The difference, Steele argued, was that Stockley had made up his mind that he was going to murder Smith.

On police dash-cam video during a pursuit that ensued from the Chuch’s Chicken parking lot, Stockley is overheard saying he was going “kill” him. Forty-five seconds later, Steele said, Stockley fired five shots into Smith with a “kill shot” coming from within six inches away.

“The video don’t lie,” Steele said, adding the state believes Smith was executed in cold blood.

Steele said four of the five shell casings recovered on scene were found outside Smith’s car, but only one was found inside the car. Stockley, Steele added, was also the only officer on scene of the shooting who removed his gloves.

Steele argued he did that to “create a scenario” for why his DNA was on the gun because he knew the shooting was not justified.

Steele pointed out again that when the chase ended in a crash less than three miles away at West Florissant & Acme, that no other officer, including Bianci, removed their firearm even though they were gathered near Smith’s driver’s side window.

Steele said Stockley retrieved the revolver from his duty bag in his department SUV and placed it in Smith’s car “to put on a show.”

If Stockley was so concerned about his safety and the safety of others around him, Steele said, why didn’t he seize the firearm from Smith’s car immediately? Steele pointed it out he only recovered the gun after making multiple trips back and forth between the SUV and the car.

Steele urged the court to find a verdict of guilty so Smith’s family could have “justice they’ve been waiting for.”

During the defense’s closing, attorney Neil Bruntrager said the case must be decided on what Stockley thought and reasonably believed that day.

He said Smith’s actions at the Church’s Chicken “say it all.”

Bruntrager said the moment Smith decided to strike Stockley with his car and flee the scene armed with a gun, Stockley had a “duty” to stop the ongoing threat.

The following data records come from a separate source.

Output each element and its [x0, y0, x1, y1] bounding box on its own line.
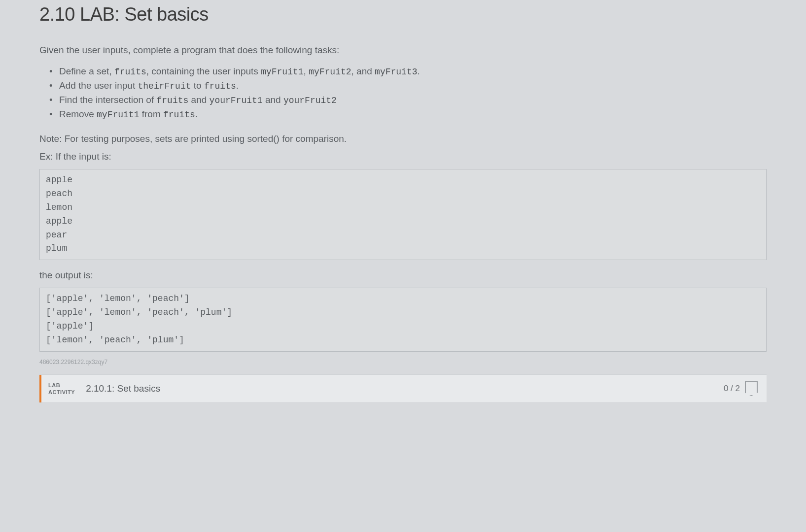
- example-input-label: Ex: If the input is:: [39, 151, 767, 162]
- lab-score: 0 / 2: [724, 375, 767, 402]
- watermark-id: 486023.2296122.qx3zqy7: [39, 359, 767, 366]
- lab-activity-title: 2.10.1: Set basics: [82, 375, 724, 402]
- example-output-label: the output is:: [39, 270, 767, 281]
- score-text: 0 / 2: [724, 384, 740, 394]
- task-list: Define a set, fruits, containing the use…: [39, 65, 767, 122]
- task-item: Find the intersection of fruits and your…: [59, 93, 767, 107]
- task-item: Remove myFruit1 from fruits.: [59, 107, 767, 122]
- example-output-block: ['apple', 'lemon', 'peach'] ['apple', 'l…: [39, 288, 767, 352]
- lab-activity-label: LAB ACTIVITY: [41, 375, 82, 402]
- lab-activity-bar: LAB ACTIVITY 2.10.1: Set basics 0 / 2: [39, 374, 767, 403]
- example-input-block: apple peach lemon apple pear plum: [39, 169, 767, 260]
- task-item: Add the user input theirFruit to fruits.: [59, 79, 767, 93]
- score-badge-icon: [745, 381, 758, 396]
- page-title: 2.10 LAB: Set basics: [39, 0, 767, 45]
- task-item: Define a set, fruits, containing the use…: [59, 65, 767, 79]
- note-text: Note: For testing purposes, sets are pri…: [39, 133, 767, 144]
- intro-text: Given the user inputs, complete a progra…: [39, 45, 767, 56]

“Smith was desperate to get away. Clearly, his intent was to not get arrested,” Bruntrager argued, adding Smith posed a threat of injury or death.

He said under Missouri law, lethal force was justified because Stockley was “in fear of his life.”

In reference to the dash-cam comments about “killing” Smith, Bruntrager said statements like that made during a stressful chase approaching 90 miles per hour arise out of “human emotion.”

He refuted claims that this was an execution. Citing the 15 seconds it took between Stockley getting out of his car at the crash site and before Smith was first shot, he said, “Do you wait 15 seconds if it’s an execution?”

Bruntrager said the pursuit was “dangerous” for the officers involved and the surrounding community, and that Smith made choices that put peoples’ lives at risk.

He also refuted claims there was any kill shot, arguing multiple witnesses testified everyone heard the shots in succession.

And in an effort to cast doubt on the validity of the DNA analysis presented in court showing only Stockley’s DNA was on the gun recovered from Smith’s car, Bruntrager said no confirmatory testing was ever done.

He said Stockley rendered the gun safe the day of the shooting by emptying its cartridges, so naturally his DNA would be on it. He added that the absence of Smith’s DNA doesn’t mean he didn’t touch it.

“No gun came out of that SUV,” Bruntrager exclaimed, adding that Stockley had no way to conceal it on his body.

He called the state’s argument a “conspiracy,” saying if there was a drop gun, then all other officers involved would be “complicit.”

Bruntrager summarized by saying there is an abundance of evidence showing Stockley acted in self-defense and that based on the evidence presented, lethal force was justified.

“Jason Stockley acted within the limits of his authority,” he said.